Source data
..............................

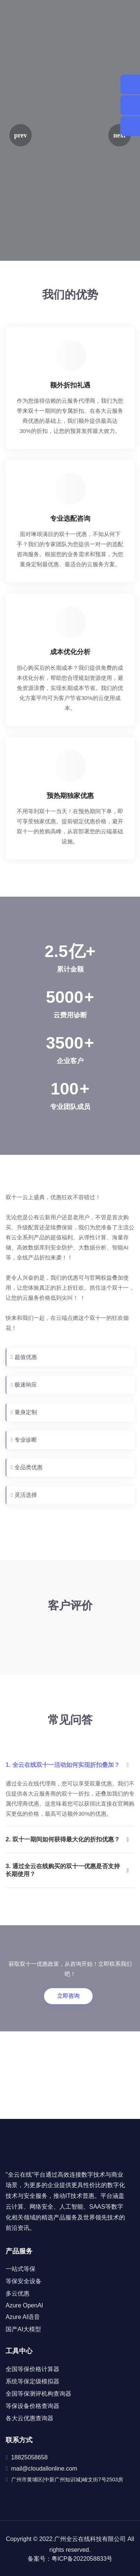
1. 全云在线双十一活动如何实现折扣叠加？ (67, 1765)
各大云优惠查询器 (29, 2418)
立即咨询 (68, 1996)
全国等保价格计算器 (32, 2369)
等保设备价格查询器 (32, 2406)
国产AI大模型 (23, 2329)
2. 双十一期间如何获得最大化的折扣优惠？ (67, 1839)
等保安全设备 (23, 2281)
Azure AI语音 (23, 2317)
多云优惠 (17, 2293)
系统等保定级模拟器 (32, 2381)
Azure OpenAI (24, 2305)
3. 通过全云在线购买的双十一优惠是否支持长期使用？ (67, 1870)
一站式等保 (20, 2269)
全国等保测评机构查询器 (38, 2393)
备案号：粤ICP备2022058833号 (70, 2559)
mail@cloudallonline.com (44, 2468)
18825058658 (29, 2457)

..............................

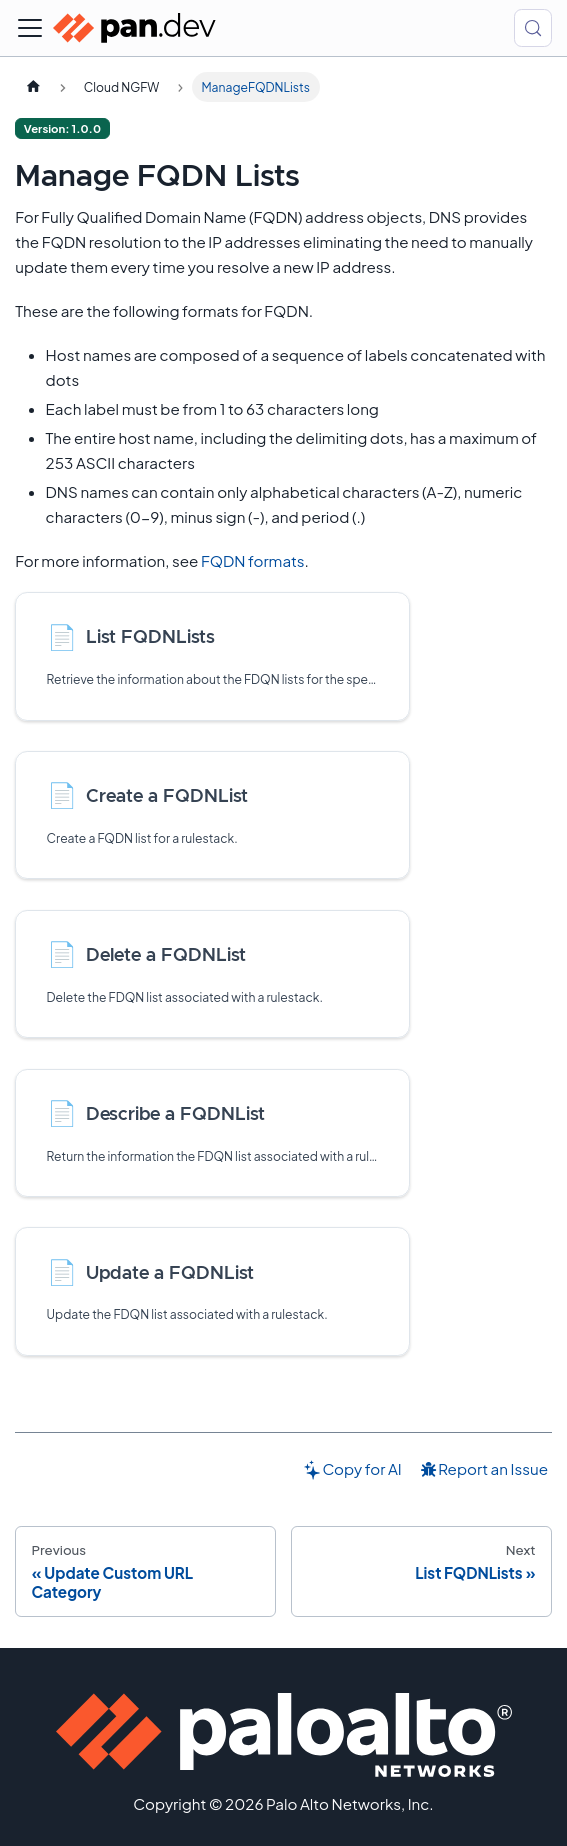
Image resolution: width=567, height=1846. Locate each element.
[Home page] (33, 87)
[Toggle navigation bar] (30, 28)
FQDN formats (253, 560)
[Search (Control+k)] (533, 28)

..............................

* _What you should do_
The required output is the stretch of entries above from the line containing "[Home page] (33, 87)" through the line containing "[Search (Control+k)] (533, 28)", reproduced exactly.

* _Task solution_
[Home page] (33, 87)
[Toggle navigation bar] (30, 28)
FQDN formats (253, 560)
[Search (Control+k)] (533, 28)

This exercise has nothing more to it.